The influence of specific technologies can change over time. In the United States, radio theater was once popular and trained the imaginations of millions. When broadcast television ruled, it fixed schedule and limited programming created reliable, common touch points. Neither radio nor television impact people’s lives in the same way today.
Beyond physical, individual, and cultural effects of technology, tools bring together people in powerful, common relationships. We can think, for instance, of the early adopters of the personal computer and how organizations like the Homebrew Computing Club (which included luminaries like Apple’s Steve Wozniak) became essential tribes with shared ideas and values that came to remake and, in many ways, disrupt powerful forces within our world. To an extent, hackers of today and the emerging tribe of makers continue this tradition.
But first adopters aren’t necessarily those who are savvy about technologies and attracted to them for their own sake. Arguably, the world of bionics is being shaped by people with disabilities, who are working for expanded capabilities and inclusion and who our very specific about what they expect from artificial limbs and other technologies that are critical to their well-being.
People who have medical issues that are treated by therapies and pharmaceuticals can find and support each other today through online communities. Often, they alert each other to side effects and promote unconventional treatments as they work together to mitigate ill effects.
We are just at the beginning of some of what might be called tribes of necessity understanding and asserting their power.
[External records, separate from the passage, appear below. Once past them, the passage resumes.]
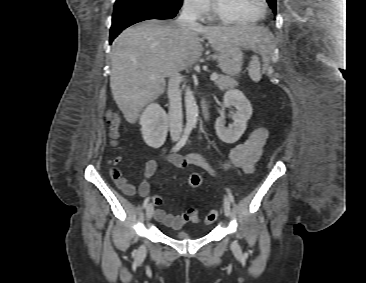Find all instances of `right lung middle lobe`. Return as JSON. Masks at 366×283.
Returning <instances> with one entry per match:
<instances>
[{
  "instance_id": "1",
  "label": "right lung middle lobe",
  "mask_w": 366,
  "mask_h": 283,
  "mask_svg": "<svg viewBox=\"0 0 366 283\" xmlns=\"http://www.w3.org/2000/svg\"><path fill=\"white\" fill-rule=\"evenodd\" d=\"M137 1H146V0H137ZM157 2H161L168 9H178L181 7L182 0H155Z\"/></svg>"
}]
</instances>
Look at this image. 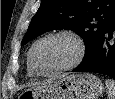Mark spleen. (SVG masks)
I'll return each instance as SVG.
<instances>
[{
	"label": "spleen",
	"instance_id": "spleen-1",
	"mask_svg": "<svg viewBox=\"0 0 115 99\" xmlns=\"http://www.w3.org/2000/svg\"><path fill=\"white\" fill-rule=\"evenodd\" d=\"M109 99H115V81L112 79H107L105 81Z\"/></svg>",
	"mask_w": 115,
	"mask_h": 99
}]
</instances>
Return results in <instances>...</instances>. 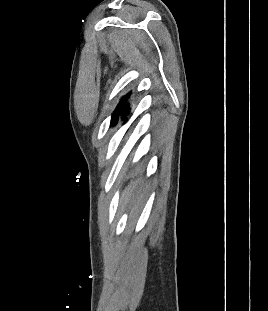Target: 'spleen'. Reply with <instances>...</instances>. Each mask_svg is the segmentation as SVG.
Listing matches in <instances>:
<instances>
[{"instance_id":"spleen-1","label":"spleen","mask_w":268,"mask_h":311,"mask_svg":"<svg viewBox=\"0 0 268 311\" xmlns=\"http://www.w3.org/2000/svg\"><path fill=\"white\" fill-rule=\"evenodd\" d=\"M141 200V190H138L137 184L133 182L132 186L130 185L124 190L120 204H123L124 206L130 205L131 209L134 210L138 207Z\"/></svg>"}]
</instances>
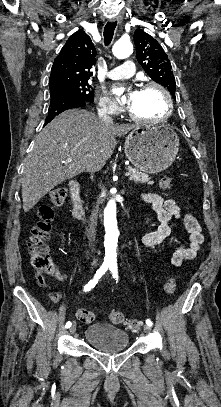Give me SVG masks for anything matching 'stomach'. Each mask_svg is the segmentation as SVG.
<instances>
[{
  "label": "stomach",
  "instance_id": "obj_1",
  "mask_svg": "<svg viewBox=\"0 0 221 407\" xmlns=\"http://www.w3.org/2000/svg\"><path fill=\"white\" fill-rule=\"evenodd\" d=\"M125 154L139 170L157 174L166 170L179 150L176 132L167 125L136 126L126 137Z\"/></svg>",
  "mask_w": 221,
  "mask_h": 407
}]
</instances>
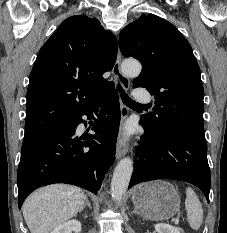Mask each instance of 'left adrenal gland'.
<instances>
[{"label": "left adrenal gland", "instance_id": "obj_1", "mask_svg": "<svg viewBox=\"0 0 227 233\" xmlns=\"http://www.w3.org/2000/svg\"><path fill=\"white\" fill-rule=\"evenodd\" d=\"M132 213L139 214V212L136 209Z\"/></svg>", "mask_w": 227, "mask_h": 233}]
</instances>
Many have gotten actively involved in setting research agendas and challenging protocols that don’t seem to serve their needs. (Before there was an Internet, of course, victims of HIV insisted on a place at the table and successfully redirected research.)
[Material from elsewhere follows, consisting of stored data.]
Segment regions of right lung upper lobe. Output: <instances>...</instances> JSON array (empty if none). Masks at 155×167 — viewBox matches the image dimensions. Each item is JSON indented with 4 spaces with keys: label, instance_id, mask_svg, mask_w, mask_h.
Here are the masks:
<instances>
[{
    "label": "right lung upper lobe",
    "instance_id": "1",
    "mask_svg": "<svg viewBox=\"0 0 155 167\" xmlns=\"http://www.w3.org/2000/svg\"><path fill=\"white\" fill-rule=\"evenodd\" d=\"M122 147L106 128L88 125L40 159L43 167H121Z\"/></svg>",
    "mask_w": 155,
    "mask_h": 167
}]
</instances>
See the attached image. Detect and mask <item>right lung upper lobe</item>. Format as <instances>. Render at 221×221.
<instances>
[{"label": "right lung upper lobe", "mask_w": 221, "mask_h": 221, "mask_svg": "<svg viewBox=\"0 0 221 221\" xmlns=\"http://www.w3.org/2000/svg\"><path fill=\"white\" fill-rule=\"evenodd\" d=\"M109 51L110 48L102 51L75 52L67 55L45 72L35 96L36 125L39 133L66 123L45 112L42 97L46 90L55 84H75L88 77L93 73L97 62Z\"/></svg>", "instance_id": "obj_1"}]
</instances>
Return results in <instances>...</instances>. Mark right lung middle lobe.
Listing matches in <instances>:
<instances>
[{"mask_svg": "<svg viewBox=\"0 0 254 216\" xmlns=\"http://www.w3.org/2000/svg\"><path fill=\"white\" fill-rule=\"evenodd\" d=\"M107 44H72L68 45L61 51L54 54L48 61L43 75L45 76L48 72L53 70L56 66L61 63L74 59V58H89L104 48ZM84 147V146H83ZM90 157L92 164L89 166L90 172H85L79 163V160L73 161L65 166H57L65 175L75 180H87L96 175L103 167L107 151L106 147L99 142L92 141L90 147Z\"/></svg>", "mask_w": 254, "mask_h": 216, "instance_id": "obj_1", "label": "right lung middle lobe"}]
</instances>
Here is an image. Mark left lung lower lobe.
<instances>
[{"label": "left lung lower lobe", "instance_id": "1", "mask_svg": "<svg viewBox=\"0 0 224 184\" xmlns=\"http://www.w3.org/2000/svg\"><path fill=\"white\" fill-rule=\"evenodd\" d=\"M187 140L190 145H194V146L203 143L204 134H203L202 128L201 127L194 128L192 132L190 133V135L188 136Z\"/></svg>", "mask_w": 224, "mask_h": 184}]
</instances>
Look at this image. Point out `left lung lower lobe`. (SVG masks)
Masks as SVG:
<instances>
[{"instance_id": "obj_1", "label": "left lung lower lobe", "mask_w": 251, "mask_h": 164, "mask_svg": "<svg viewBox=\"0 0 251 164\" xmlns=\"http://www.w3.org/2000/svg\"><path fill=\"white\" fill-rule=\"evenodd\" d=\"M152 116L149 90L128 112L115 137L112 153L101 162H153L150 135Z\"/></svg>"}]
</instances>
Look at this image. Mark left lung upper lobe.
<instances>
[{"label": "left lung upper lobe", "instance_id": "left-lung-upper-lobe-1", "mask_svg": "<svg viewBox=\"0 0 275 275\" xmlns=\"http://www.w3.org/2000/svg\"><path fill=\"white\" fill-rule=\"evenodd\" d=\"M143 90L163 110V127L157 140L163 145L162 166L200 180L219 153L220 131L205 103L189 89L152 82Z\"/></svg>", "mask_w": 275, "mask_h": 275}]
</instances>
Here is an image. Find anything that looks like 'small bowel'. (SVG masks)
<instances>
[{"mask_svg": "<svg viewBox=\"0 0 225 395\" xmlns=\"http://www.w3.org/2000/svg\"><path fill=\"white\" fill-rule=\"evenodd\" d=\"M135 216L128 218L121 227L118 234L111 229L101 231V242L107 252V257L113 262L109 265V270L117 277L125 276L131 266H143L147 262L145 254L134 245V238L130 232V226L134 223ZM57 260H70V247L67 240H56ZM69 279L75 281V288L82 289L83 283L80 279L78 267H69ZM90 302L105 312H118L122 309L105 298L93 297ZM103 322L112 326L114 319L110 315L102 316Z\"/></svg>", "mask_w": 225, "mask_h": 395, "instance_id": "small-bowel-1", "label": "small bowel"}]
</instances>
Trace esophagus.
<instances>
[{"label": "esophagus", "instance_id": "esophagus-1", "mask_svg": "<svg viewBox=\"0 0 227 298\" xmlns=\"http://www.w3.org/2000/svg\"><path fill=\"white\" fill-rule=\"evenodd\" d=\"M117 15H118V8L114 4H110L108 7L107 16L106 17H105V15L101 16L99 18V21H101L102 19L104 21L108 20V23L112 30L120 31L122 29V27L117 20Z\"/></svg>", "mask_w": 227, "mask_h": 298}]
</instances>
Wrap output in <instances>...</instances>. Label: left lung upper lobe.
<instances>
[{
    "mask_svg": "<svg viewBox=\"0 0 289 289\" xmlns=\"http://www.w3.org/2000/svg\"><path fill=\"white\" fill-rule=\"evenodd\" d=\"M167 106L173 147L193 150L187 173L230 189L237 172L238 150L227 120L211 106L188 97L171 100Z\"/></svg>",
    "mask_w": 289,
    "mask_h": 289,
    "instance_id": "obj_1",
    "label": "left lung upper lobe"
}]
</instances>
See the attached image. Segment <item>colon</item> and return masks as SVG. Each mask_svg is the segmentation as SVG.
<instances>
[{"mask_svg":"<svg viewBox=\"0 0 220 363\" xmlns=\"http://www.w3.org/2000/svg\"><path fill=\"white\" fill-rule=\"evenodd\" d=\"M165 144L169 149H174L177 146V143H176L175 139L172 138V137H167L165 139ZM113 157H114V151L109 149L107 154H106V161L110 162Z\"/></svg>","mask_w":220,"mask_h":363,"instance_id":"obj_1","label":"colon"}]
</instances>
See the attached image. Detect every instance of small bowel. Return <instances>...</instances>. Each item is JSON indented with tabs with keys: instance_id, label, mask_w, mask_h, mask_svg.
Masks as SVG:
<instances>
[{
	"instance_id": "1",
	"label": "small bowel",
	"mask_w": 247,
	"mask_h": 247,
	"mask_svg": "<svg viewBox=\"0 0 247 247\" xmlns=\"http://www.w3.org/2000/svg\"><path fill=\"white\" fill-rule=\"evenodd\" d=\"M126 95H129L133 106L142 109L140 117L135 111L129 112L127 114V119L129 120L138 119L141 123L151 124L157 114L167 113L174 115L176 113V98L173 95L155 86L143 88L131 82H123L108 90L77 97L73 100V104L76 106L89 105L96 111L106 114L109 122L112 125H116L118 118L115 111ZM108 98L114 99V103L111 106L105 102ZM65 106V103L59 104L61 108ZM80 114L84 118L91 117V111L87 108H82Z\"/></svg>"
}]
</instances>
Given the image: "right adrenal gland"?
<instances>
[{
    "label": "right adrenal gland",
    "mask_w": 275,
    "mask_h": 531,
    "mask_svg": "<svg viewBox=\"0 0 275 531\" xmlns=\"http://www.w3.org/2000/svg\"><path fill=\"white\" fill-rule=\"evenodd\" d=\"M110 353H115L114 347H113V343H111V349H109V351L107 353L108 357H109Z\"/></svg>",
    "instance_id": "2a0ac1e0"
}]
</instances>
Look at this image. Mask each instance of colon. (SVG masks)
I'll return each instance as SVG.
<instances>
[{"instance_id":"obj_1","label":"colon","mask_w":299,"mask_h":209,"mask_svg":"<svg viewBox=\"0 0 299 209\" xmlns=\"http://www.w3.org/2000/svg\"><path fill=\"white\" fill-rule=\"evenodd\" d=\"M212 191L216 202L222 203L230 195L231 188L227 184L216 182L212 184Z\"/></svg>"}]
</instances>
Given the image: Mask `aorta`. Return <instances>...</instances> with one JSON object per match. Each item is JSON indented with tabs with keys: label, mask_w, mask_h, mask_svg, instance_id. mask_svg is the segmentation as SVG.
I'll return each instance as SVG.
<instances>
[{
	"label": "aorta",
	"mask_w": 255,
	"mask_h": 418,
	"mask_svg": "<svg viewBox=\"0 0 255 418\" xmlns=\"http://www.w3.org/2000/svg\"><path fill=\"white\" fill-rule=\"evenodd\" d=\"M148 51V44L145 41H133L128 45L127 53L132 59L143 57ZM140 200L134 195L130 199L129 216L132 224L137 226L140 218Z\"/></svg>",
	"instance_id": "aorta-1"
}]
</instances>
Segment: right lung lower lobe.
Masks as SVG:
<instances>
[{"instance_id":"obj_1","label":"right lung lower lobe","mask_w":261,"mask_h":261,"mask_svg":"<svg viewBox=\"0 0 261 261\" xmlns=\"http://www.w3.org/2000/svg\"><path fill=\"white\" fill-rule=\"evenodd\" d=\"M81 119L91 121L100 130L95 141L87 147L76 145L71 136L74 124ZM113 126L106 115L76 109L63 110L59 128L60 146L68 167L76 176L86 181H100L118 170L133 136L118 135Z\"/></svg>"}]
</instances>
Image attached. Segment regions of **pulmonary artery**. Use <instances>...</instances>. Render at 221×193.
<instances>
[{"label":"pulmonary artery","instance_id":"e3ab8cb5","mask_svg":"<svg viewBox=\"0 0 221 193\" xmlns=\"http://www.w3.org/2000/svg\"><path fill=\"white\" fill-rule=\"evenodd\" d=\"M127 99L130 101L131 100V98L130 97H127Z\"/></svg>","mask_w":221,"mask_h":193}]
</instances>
Today we have funding mechanisms that can also bring technology to tribes of necessity and enable its funding. The Charles A. and Anne Morrow Lindbergh Foundation, for instance, is combining drones and advanced supercomputer-based predictive analysis in a program called Air Shepherd to detect elephant poachers and alert rangers as to their activities.
One tribe of necessity that has tremendous potential is the aged. Though healthier than previous elders, those of retirement age are not immune to the limits that the body’s deterioration brings as years go on. At the same time, in the United States, this group has gone from the poorest demographic in 1959 to the wealthiest demographic today. Need plus power plus wealth plus the ability to organize online could be an equation that yields surprising new developments in technology. This is a vanguard tribe that’s worth watching as, in their later years, they create major elements of humanity’s future.